Ketersediaan sumberdaya dan cadangan batu bara Indonesia relatif lebih besar dibandingkan dengan sumberdaya fosil lainnya walaupun jumlahnya hanya sebesar 3,3% cadangan dunia. Pada tahun 2013, sumberdaya batu bara Indonesia sebanyak 120.525 juta ton dengan cadangan sebesar 31.361 juta ton. Pada 2013 potensi cadangan gas Indonesia cukup besar yaitu mencapai 150,39 triliun cubic feet (TSCF) dengan cadangan terbukti 101,54 TSCF dan cadangan potensial 48,85 TSCF. Sementara tingkat produksi gas alam Indonesia mencapai 2,97 TSCF pada tahun 2013 (Anonim, 2014).

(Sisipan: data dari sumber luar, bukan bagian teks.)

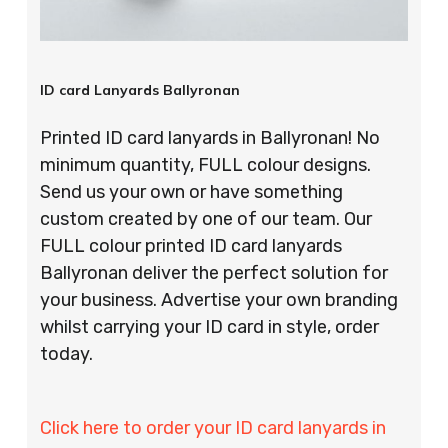
ID card Lanyards Ballyronan
Printed ID card lanyards in Ballyronan! No
minimum quantity, FULL colour designs.
Send us your own or have something
custom created by one of our team. Our
FULL colour printed ID card lanyards
Ballyronan deliver the perfect solution for
your business. Advertise your own branding
whilst carrying your ID card in style, order
today.
Click here to order your ID card lanyards in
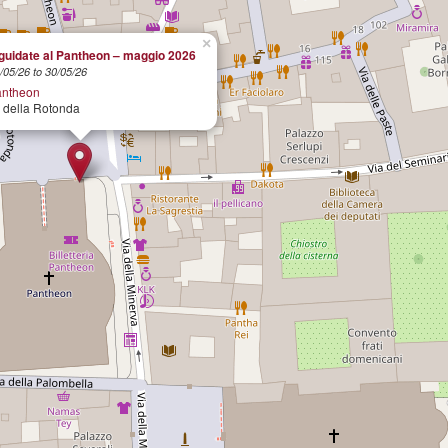
×
 guidate al Pantheon – maggio 2026
/05/26 to 30/05/26
antheon
 della Rotonda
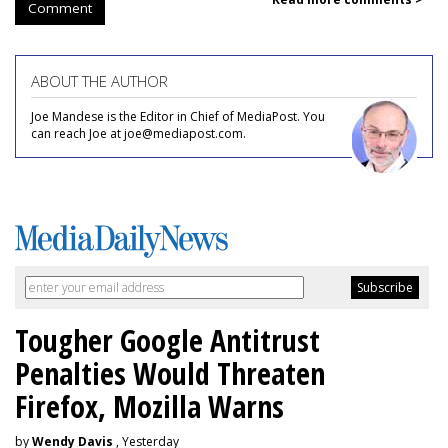
Comment
ABOUT THE AUTHOR
Joe Mandese is the Editor in Chief of MediaPost. You
can reach Joe at joe@mediapost.com.
Tougher Google Antitrust
Penalties Would Threaten
Firefox, Mozilla Warns
by
Wendy Davis
, Yesterday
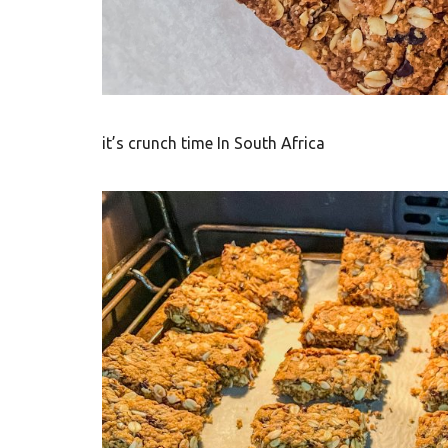
t
h
A
f
it’s crunch time In South Africa
r
i
c
a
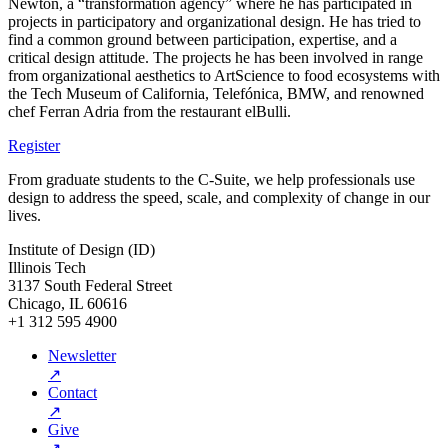
Newton, a “transformation agency” where he has participated in
projects in participatory and organizational design. He has tried to
find a common ground between participation, expertise, and a
critical design attitude. The projects he has been involved in range
from organizational aesthetics to ArtScience to food ecosystems with
the Tech Museum of California, Telefónica, BMW, and renowned
chef Ferran Adria from the restaurant elBulli.
Register
From graduate students to the C-Suite, we help professionals use
design to address the speed, scale, and complexity of change in our
lives.
Institute of Design (ID)
Illinois Tech
3137 South Federal Street
Chicago, IL 60616
+1 312 595 4900
Newsletter
↗
Contact
↗
Give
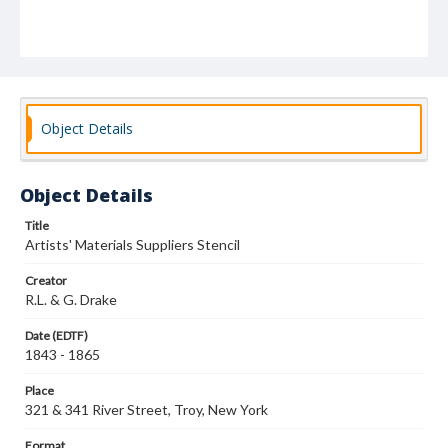
Object Details
Object Details
Title
Artists' Materials Suppliers Stencil
Creator
R.L. & G. Drake
Date (EDTF)
1843 - 1865
Place
321 & 341 River Street, Troy, New York
Format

Kemudian untuk bisa membangun kilang dan pabrik industri petrokimia yang baru, diharapkan adanya kerjasama antara lembaga pemerintah dan swasta untuk bersama-sama membangun kilang dan pabrik industri petrokimia yang baru mengingat tentang mahalnya biaya yang dikeluarkan dalam pembangunan dan pengembangan industri petrokimia tersebut. Karena pertumbuhan industri ini akan memberikan peningkatan kapasitas produksi guna mengisi pasar domestik dan ekspor serta menghasilkan substitusi produk impor. Untuk itu, pemerintah aktif berdiskusi dengan investor asing untuk mengembangkan industri petrokimia di dalam negeri. Pengembangan industri petrokimia juga harus terintegrasi. Jika pasokan untuk bahan baku petrokimia berjauhan, maka tidak efisien. Oleh karena itu, rencana pemerintah membangun kilang yang juga berdekatan dengan TPPI, dinilai tepat. Kepastian pasokan bahan baku akan lebih terjamin. 

Untuk meningkatkan produktifitas dan menurunkan biaya produksi industri petrokimia yang ada, diharapkan bisa meningkatkan teknologi yang ada baik dalam sistem produksi dan pengolahannya maupun pelatihan SDM terutama di sektor migas yang berhubungan langsung dengan industri petrokimia.

Saat ini industri makanan dan minuman merupakan pengguna plastik terbesar dengan porsi hingga 60 persen dari total konsumsi plastik di Indonesia. Karena itu, industri petrokimia sebagai penyuplai harus ditingkatkan kinerjanya dengan menerapkan teknologi terbaru saat ini.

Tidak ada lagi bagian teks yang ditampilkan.